Muscle Milk Fraud Case Isn’t Going Anywhere

     SAN FRANCISCO (CN) – A federal judge has set a hearing to certify a class of consumers allegedly duped into buying Cytosport’s line of Muscle Milk products.
     Lead plaintiff Claire Delacruz filed a second amended complaint after U.S. District Judge Cynthia Wilken directed her in April to amend the defects in her false advertising and misrepresentation complaint against Cytosport.
     Wilken barred Delacruz from contradicting any of the allegations from her first complaint and from adding any other causes of action.
     The second amended complaint took aim at Cytosport’s “protein nutrition shake” and its claims that “Muscle Milk is an ideal blend of protein, healthy fats, good carbohydrates and 20 vitamins and minerals to provide sustained energy, spur lean muscle growth and help provide recovery from tough days and tougher workouts.”
     Delacruz says the label issues are compounded by false statements on the company’s website, which touts “healthy sustained energy” and “healthy fats.” The website also allegedly promotes MuscleMilk bars by saying that “there’s no question [consumers are] getting a nutritious snack.”

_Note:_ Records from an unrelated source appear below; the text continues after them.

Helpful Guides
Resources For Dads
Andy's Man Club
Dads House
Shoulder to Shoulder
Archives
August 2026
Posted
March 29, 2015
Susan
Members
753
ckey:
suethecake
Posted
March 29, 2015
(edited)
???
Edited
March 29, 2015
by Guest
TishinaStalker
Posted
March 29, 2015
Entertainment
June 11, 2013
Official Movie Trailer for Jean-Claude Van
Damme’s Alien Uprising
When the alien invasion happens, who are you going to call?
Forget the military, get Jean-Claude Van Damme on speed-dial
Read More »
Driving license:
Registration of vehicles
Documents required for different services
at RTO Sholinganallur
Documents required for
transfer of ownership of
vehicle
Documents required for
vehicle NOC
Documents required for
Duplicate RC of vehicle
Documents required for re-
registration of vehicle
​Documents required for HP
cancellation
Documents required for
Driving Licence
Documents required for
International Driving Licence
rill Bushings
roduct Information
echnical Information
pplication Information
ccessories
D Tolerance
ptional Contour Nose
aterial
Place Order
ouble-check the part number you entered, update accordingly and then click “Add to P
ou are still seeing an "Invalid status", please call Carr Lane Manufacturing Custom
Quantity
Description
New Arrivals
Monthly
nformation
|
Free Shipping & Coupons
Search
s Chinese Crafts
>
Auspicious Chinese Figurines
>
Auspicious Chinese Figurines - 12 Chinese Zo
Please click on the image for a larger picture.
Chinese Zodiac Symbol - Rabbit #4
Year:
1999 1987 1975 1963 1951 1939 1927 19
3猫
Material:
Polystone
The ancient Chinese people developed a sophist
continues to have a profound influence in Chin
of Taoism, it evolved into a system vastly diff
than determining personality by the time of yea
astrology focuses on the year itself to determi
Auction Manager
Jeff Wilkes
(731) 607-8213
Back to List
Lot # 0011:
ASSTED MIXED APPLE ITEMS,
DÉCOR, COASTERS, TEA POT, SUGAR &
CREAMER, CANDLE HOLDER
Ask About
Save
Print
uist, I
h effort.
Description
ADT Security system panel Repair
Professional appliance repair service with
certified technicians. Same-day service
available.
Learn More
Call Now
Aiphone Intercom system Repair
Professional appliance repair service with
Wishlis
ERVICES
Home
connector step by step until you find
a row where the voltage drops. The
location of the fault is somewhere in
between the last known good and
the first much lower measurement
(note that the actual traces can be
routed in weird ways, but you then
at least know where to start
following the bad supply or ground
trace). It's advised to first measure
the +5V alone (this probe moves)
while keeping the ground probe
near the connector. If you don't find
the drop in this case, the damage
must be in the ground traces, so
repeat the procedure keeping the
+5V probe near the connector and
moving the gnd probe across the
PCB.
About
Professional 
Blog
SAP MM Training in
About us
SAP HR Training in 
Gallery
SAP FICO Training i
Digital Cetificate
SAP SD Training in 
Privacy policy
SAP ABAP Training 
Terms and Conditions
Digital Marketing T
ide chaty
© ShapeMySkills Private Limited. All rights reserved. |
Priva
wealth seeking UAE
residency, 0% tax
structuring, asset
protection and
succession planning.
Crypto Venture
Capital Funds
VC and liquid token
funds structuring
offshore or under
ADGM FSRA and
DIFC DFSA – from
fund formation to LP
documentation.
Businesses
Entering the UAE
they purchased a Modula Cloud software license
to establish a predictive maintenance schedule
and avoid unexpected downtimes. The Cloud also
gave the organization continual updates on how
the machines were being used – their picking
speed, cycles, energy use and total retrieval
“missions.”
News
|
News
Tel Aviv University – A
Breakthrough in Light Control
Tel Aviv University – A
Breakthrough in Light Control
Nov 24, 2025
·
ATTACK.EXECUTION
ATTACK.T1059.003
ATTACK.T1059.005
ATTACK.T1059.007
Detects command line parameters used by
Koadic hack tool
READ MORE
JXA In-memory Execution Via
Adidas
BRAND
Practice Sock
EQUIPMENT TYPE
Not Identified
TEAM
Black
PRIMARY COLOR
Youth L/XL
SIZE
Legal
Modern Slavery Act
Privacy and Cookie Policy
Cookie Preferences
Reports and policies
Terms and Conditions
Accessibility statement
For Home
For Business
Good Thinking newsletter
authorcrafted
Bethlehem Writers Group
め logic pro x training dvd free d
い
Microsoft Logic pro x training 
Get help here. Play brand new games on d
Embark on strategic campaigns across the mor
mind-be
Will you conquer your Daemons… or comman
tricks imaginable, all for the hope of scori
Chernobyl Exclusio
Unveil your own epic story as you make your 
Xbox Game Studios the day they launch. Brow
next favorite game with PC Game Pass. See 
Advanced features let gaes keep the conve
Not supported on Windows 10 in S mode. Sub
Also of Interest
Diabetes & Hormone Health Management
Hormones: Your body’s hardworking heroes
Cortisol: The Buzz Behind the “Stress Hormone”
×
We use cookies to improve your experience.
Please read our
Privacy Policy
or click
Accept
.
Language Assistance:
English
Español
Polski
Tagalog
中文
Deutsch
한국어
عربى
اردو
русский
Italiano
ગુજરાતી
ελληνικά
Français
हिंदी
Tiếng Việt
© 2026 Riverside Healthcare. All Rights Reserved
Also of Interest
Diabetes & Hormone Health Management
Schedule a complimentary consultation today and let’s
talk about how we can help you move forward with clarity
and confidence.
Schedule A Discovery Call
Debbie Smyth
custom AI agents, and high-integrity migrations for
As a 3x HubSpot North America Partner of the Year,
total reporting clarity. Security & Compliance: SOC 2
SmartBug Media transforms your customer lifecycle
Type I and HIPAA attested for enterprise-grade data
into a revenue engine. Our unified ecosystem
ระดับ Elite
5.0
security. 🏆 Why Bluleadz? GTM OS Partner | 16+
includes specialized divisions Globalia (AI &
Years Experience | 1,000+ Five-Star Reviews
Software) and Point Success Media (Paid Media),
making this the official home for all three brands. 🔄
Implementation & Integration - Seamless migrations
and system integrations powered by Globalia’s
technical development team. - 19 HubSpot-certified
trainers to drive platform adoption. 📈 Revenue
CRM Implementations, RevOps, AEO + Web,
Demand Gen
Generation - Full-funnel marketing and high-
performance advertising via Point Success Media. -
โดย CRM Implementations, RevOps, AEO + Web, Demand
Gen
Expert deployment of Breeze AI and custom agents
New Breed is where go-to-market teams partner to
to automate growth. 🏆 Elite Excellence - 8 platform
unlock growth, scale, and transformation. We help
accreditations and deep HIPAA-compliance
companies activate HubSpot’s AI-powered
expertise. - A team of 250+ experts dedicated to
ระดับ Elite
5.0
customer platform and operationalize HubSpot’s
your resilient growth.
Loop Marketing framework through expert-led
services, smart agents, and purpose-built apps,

     Other changes to the new complaint include a challenge to “the use of the healthy-sounding ‘Muscle Milk'” name. Delacruz also says the false and misleading nutrient content claims are illegal, and she parses the Cytosport’s use of the terms “healthy fats” and “good carbohydrates,” claiming that the fats are actually saturated fats and the carbohydrates are from simple sugar fructose, which leads to an increased risk of Type 2 diabetes.
     Citing Food and Drug Adminstration regulations, Delacruz now calls Cytosport’s claims false and misleading. She says that California law adopted the requirements of federal food-labeling regulations.
     Wilkens declined to order judicial estoppel last week after concluding that none of Delacruz’s allegations exceed the limits she set in April.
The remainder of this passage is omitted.